Mexican Economy Threatened by USA’s Economic Slowdown

Mexico could face a protracted economic downturn in 2012 if the USA continues its economic slowdown, with the world’s largest economy having experienced a ceiling-debt crisis in 2011. Mexico is reliant on the USA for its exports, and consumers and businesses could feel the pinch should demand in the North American country fall. However, Mexico, as the second-largest economy in Latin America, continues to hold a strong consumer market, with opportunities for investors.

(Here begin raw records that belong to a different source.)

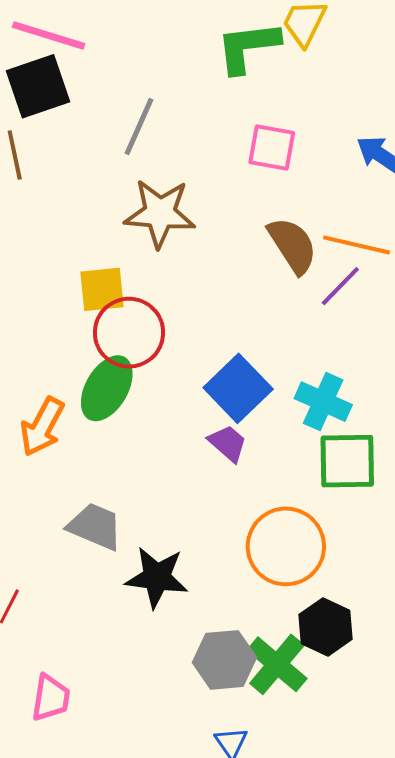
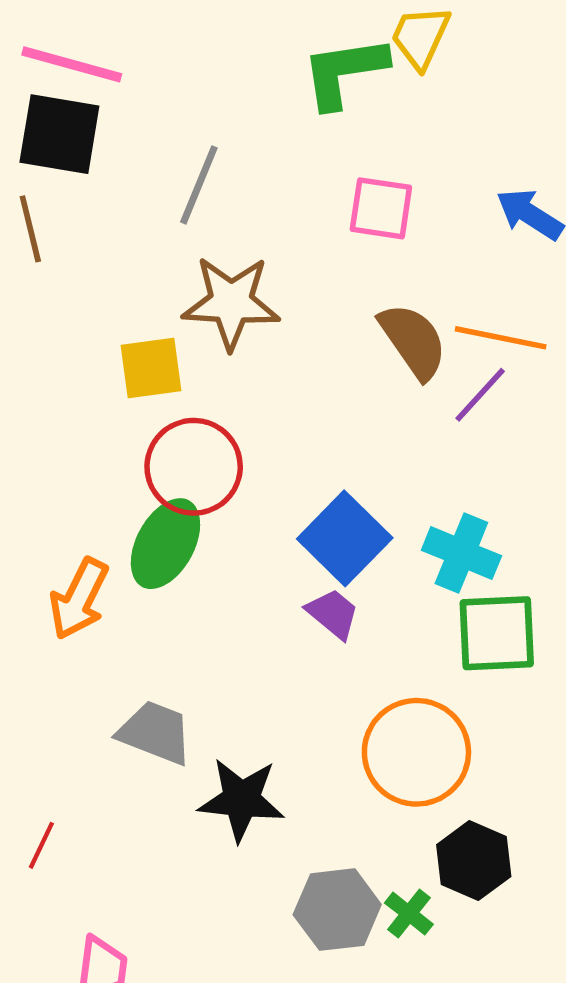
black square: (38, 86) -> (59, 134), turned 30
yellow square: (102, 289) -> (151, 368), moved
green cross: (277, 664) -> (409, 914), size x0.6

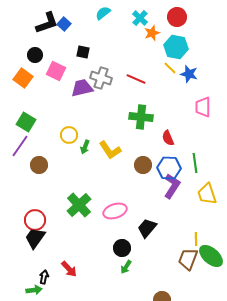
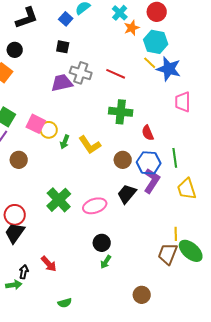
blue square: (64, 24) -> (66, 19), moved
pink square: (56, 71) -> (36, 124), moved
blue star: (189, 74) -> (169, 69), size x1.4
black trapezoid: (147, 228) -> (127, 194), moved

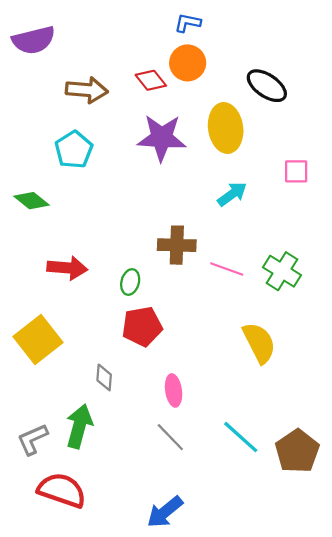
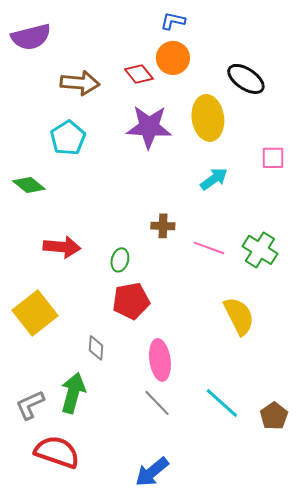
brown cross: (177, 245) -> (163, 226), size x0.7
pink ellipse: (174, 390) -> (160, 360), size x1.4
brown pentagon: (297, 451) -> (274, 416), size x0.7

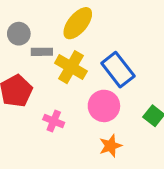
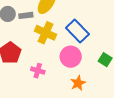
gray rectangle: (42, 52) -> (26, 15), moved

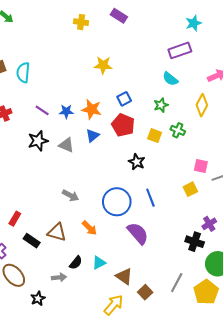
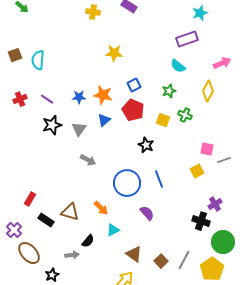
purple line: (42, 110) -> (47, 99), moved
gray triangle: (66, 145) -> (79, 129), turned 42
gray arrow: (71, 195) -> (88, 160), moved
purple semicircle: (138, 233) -> (147, 213), size x0.7
cyan triangle: (99, 263) -> (113, 230), moved
brown square: (145, 292) -> (161, 261), moved

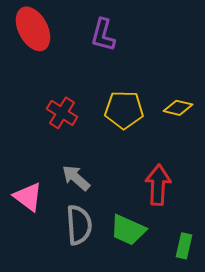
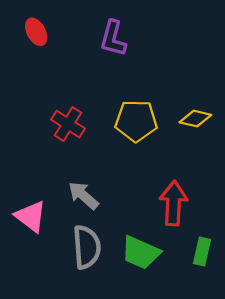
red ellipse: (33, 29) -> (36, 32), size x0.6
green rectangle: (184, 246) -> (202, 251), moved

  • The Mexican economy is closely interlinked with the USA, sending 80.0% of its total exports to the USA in 2010. Negative economic shifts in the USA can thus impact Mexican businesses and consumers, reducing exports, investments and remittances inflows, as well as impacting labour markets;
  • The US debt-ceiling crisis and projected marginal economic expansion in 2011 point to a continued economic slowdown in the country in 2012. However, although Mexico stands to be affected, its increasingly diversified exports, large domestic consumer market and expanding economy mean the country is somewhat protected from external shocks. Mexican annual real GDP growth stood at 5.4% in 2010.

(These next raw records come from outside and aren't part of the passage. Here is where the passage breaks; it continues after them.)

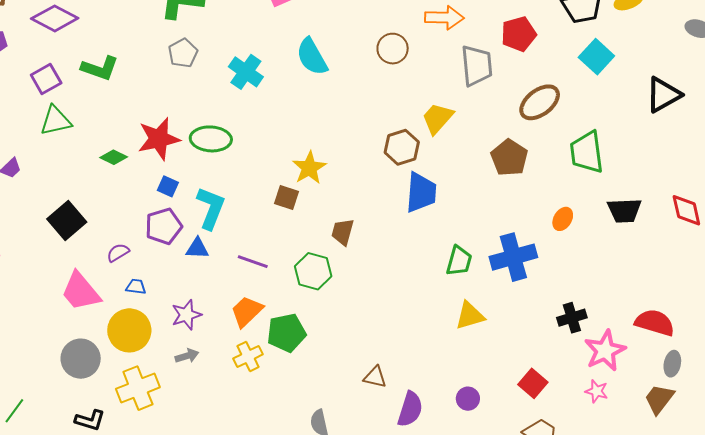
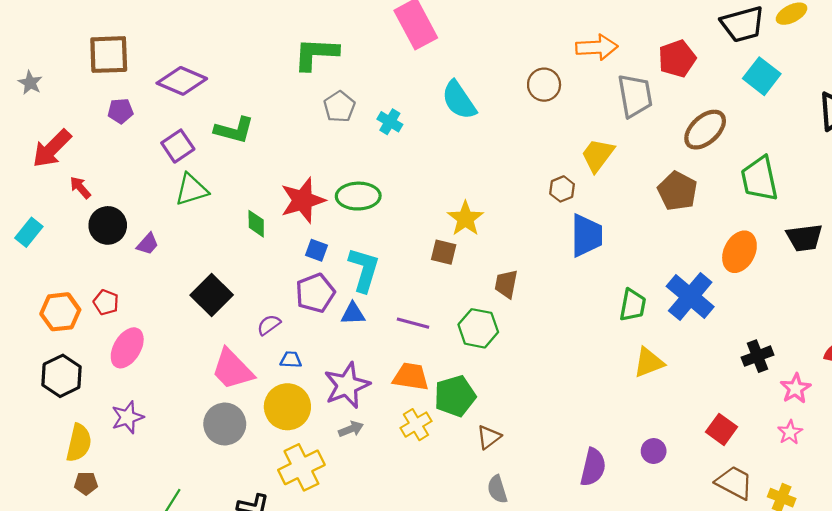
gray pentagon: (183, 53) -> (339, 107), moved
cyan cross: (246, 72) -> (390, 122), size x0.7
brown hexagon: (402, 147) -> (562, 189), size x0.7
green diamond: (114, 157) -> (256, 224), turned 68
orange ellipse: (563, 219) -> (739, 252), size x1.6
blue cross: (513, 257) -> (690, 296), turned -30
orange trapezoid: (247, 311) -> (411, 377), turned 57
purple star: (186, 315) -> (347, 385), size x1.4
pink star: (605, 351) -> (796, 388), size x0.7
gray circle: (81, 359) -> (225, 424), moved
brown triangle: (375, 377) -> (489, 437), moved, turned -45
pink star: (597, 391) -> (790, 432), turned 30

Manufacturers are most vulnerable to a fall in orders from the USA, although the large size of the Mexican market ensures high domestic demand:

  • Mexico’s economy was hit by a hard recession in 2009 as a result of the global economic downturn of 2008-2009, the impact of which was magnified by its origin in the USA, but strong manufacturing exports and a rise in domestic demand led to a solid recovery in 2010. However, with the US economy seeing a slowdown throughout 2011, Mexico is again in danger of being entangled in a regional economic crisis;
  • Mexico is especially exposed to the US market through its exports, which are overwhelmingly USA-bound. A fall in US demand would hit Mexican manufacturers and businesses directly, stunting production and household incomes. However, Mexico has continued to diversify its export markets over 2005-2010, with China and Brazil growing in prominence. In 2010, exports to the USA made up 23.1% of Mexico’s total GDP;

Mexico’s FDI Inflows and Exports to the USA: 2005-2010


ScreenHunter_04 Jan. 19 13.36


Source: International Monetary Fund (IMF), Direction of Trade Statistics, UNCTAD

  • With Mexicans the dominant foreign-born resident group in the USA, remittances inflows to Mexico would also be impacted by economic uncertainty across the border as unemployment levels rise and industries, especially construction, scale down. Remittances inflows to Mexico expanded by 13.1% annually in 2010;
  • The USA is a major investor in Mexico, responsible for the majority share of Foreign Direct Investment (FDI) inflows in 2010. Tougher market conditions mean investors are more risk averse and less likely to finance Mexican start-ups and projects. Mexico’s FDI inflows expanded annually by 9.3% in real terms in 2010;
  • The cumulative effect of these US-related fiscal factors could raise unemployment, lower household incomes, erode consumer purchasing power and thus limit consumer expenditures in Mexico, with the drop in demand hitting local businesses. In the aftermath of the global economic downturn, Mexican average gross income levels dropped by 7.1% in real terms in 2009 annually;
  • Nonetheless, stable economic expansion and subsequent increases in wages and spending levels over of 2005-2010 have given the country a buffer against external economic shocks, while strong fundamentals remain for foreign investors. Real consumer expenditure increased by 11.0% over 2005-2010.


  • The USA is expected to see marginal real annual GDP growth of 1.5% in 2011 and 1.8% in 2012, as its own debt predicament along with the tremors emanating from the eurozone sovereign debt crisis continue to depress global markets. Mexico is projected to see solid real annual GDP growth of 3.8% in 2011 and 3.6% in 2012;

Mexico and USA Real GDP Growth: 2005-2015


ScreenHunter_05 Jan. 19 13.37


Source: Euromonitor International from International Monetary Fund (IMF), International Financial Statistics and World Economic Outlook/UN/national statistics
  • The risks of a debt contagion into Mexico remain low. According to an August 2011 IMF assessment, the country’s monetary policy is appropriately supportive, with contained inflation pressures. A young and expanding population, as well as an emerging middle class, should give confidence to businesses going forward, with real annual consumer expenditure expected to rise by 13.9% over 2011-2015;
  • Nonetheless, a worsening of conditions in the USA in 2012 would certainly hit the Mexican economy, specifically through lowered demand for Mexican exports and falling remittances inflows. The country’s central bank may be well prepared to face a crisis, announcing in early January 2012 of record international reserves, which amounted to US$142.4 billion in 2011.